** Opening INPUT DATA block **
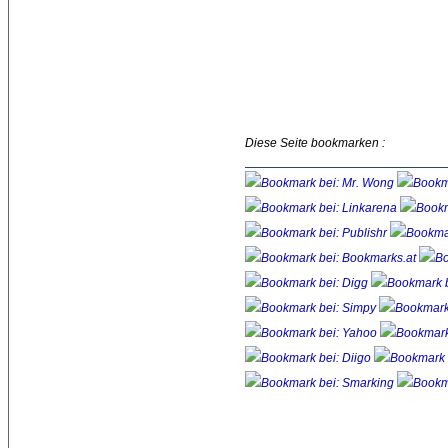
Diese Seite bookmarken :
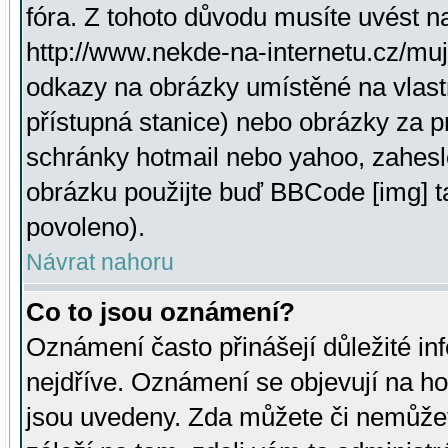
fóra. Z tohoto důvodu musíte uvést n
http://www.nekde-na-internetu.cz/mu
odkazy na obrázky umístěné na vlast
přístupná stanice) nebo obrázky za 
schránky hotmail nebo yahoo, zahesl
obrázku použijte buď BBCode [img] t
povoleno).
Návrat nahoru
Co to jsou oznámení?
Oznámení často přinášejí důležité inf
nejdříve. Oznámení se objevují na hor
jsou uvedeny. Zda můžete či nemůžet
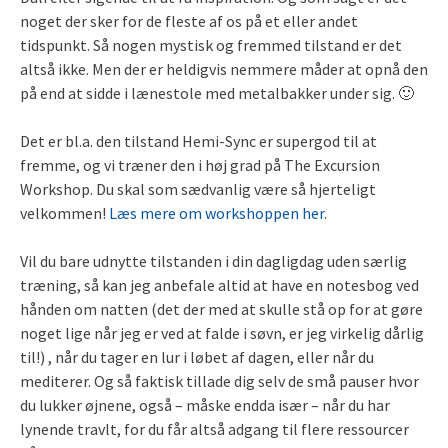
noget der sker for de fleste af os på et eller andet
tidspunkt. Så nogen mystisk og fremmed tilstand er det
altså ikke. Men der er heldigvis nemmere måder at opnå den
på end at sidde i lænestole med metalbakker under sig. 🙂
Det er bl.a. den tilstand Hemi-Sync er supergod til at
fremme, og vi træner den i høj grad på The Excursion
Workshop. Du skal som sædvanlig være så hjerteligt
velkommen!
Læs mere om workshoppen her
.
Vil du bare udnytte tilstanden i din dagligdag uden særlig
træning, så kan jeg anbefale altid at have en notesbog ved
hånden om natten (det der med at skulle stå op for at gøre
noget lige når jeg er ved at falde i søvn, er jeg virkelig dårlig
til!) , når du tager en lur i løbet af dagen, eller når du
mediterer. Og så faktisk tillade dig selv de små pauser hvor
du lukker øjnene, også – måske endda især – når du har
lynende travlt, for du får altså adgang til flere ressourcer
** Closing INPUT DATA block **
:: WHAT IS REQUIRED ::
The answer must consist of every line from the data that holds the string "eller".

:: COMPLETED EXERCISE ::
noget der sker for de fleste af os på et eller andet
til!) , når du tager en lur i løbet af dagen, eller når du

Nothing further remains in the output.